The website Buzzfeed recently ranked Evil Dead as the bloodiest film of all time, with a staggering 50,000 gallons of red goo used for effect during production.
The film is a remake of the 1981 cult classic The Evil Dead. The original premise remains intact: five college students go to a cabin in the woods and release an ancient demon through the pages of a book. Mia, played by Suburgatory’s Jane Levy, is forced by her friends to spend time in the cabin to detox from heroin addiction.
Even the original film, which features a scene of the protagonist cutting off his arm with a chainsaw, is nowhere near the gory spectacle of the 2013 version.
The movie poster declares Evil Dead “the most terrifying film you will ever experience.” However, for some viewers the gore actually limits the film’s impact and suspense.
“I thought it would be scarier than it was,” said senior Josh Eisen. “It was almost predictable. You knew as soon as someone was alone it would be an insanely bloody scene with some heavy violence and a lot of gore.”
Eisen preferred last year’s horror film Sinister, which also featured a possession but was less bloody.

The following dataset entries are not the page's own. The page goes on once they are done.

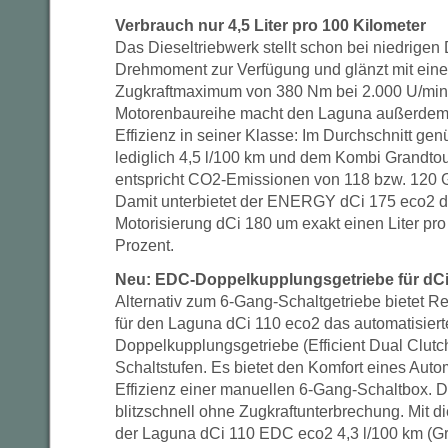
Verbrauch nur 4,5 Liter pro 100 Kilometer
Das Dieseltriebwerk stellt schon bei niedrigen
Drehmoment zur Verfügung und glänzt mit ein
Zugkraftmaximum von 380 Nm bei 2.000 U/min
Motorenbaureihe macht den Laguna außerdem z
Effizienz in seiner Klasse: Im Durchschnitt ge
lediglich 4,5 l/100 km und dem Kombi Grandtou
entspricht CO2-Emissionen von 118 bzw. 120 
Damit unterbietet der ENERGY dCi 175 eco2 di
Motorisierung dCi 180 um exakt einen Liter pro
Prozent.
Neu: EDC-Doppelkupplungsgetriebe für dCi
Alternativ zum 6-Gang-Schaltgetriebe bietet Re
für den Laguna dCi 110 eco2 das automatisier
Doppelkupplungsgetriebe (Efficient Dual Clutch
Schaltstufen. Es bietet den Komfort eines Auto
Effizienz einer manuellen 6-Gang-Schaltbox. 
blitzschnell ohne Zugkraftunterbrechung. Mit 
der Laguna dCi 110 EDC eco2 4,3 l/100 km (Gra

“The way the possessed girl would pop out randomly and all the little demented and demonic kids were really freaky,” said Eisen of the film Sinister.
Movies such as Sinister frighten the audience with images that merely suggest grisly violence rather than depicting it with special effects.

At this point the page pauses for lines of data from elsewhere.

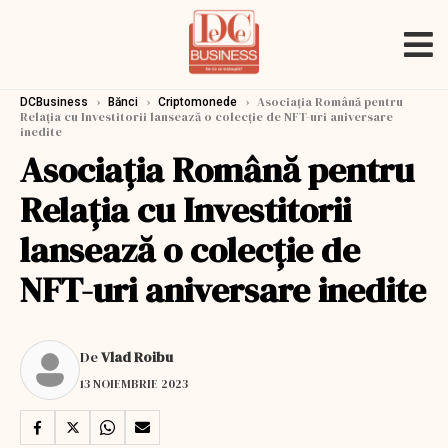
›
›
›
Asociația Română pentru
DCBusiness
Bănci
Criptomonede
Relația cu Investitorii lansează o colecție de NFT-uri aniversare
inedite
Asociația Română pentru
Relația cu Investitorii
lansează o colecție de
NFT-uri aniversare inedite
De
Vlad Roibu
13 NOIEMBRIE 2023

Other students found the violence in Evil Dead to be more than a distraction—it was hard to sit through.
“Throughout the movie there was just excessive bleeding and bone fragmentation showing,” said senior Alonso Zamora. “There was a scene where the possessed girl split her tongue in half with a blade then proceeded to make out with another girl. That was just plain disturbing.”
The film originally received an NC-17 rating (no admittance of children under 17) by the Motion Picture Association of America (MPAA), but was edited to an R (children under 17 require accompanying parent or adult guardian) for “strong bloody violence and gore, some sexual content and language.”
Despite the rating that allows children 17 and under to attend the film with an adult, even seasoned critics are surprised at the level of gore on screen.
“The film builds to an image so insane that I’m surprised the MPAA let it get past them,” said critic Drew McWeeny of hitfix.com.
“Evil Dead delivers on the bloody mayhem that needs far more than an MPAA rating. It needs a warning label,” said Matt Goldberg of collider.com.
Evil Dead exceeds even the over-the-top gore of the Saw films and is all the more realistic because the effects were filmed on the set rather than added later through computer-generated (CG) technology.
The most memorable images—such as that of a girl cutting off the bottom half of her face—were achieved using prosthetics. Such practical effects increase the feeling of authenticity that director Fede Alvarez intended.
“The practical effects make me want to see the film more, because I feel CG is a little like cheating,” said junior Kelvin Ayora, who saw the R-rated trailer for the film online. “CG has made some movies look unrealistic as opposed to older, traditional movies where it was more practical. People who made the movie are experts if they can replicate something practically rather than in a computer.”
Evil Dead was a success at the box office, with a $26 million opening weekend that exceeded its small $17 million budget, despite warnings about the bloodshed from critics.
“I think it is going to be a continuing trend just because people have lost sight of what it truly is to be scared,” said Zamora. “I think that people have associated disturbing images with fright.”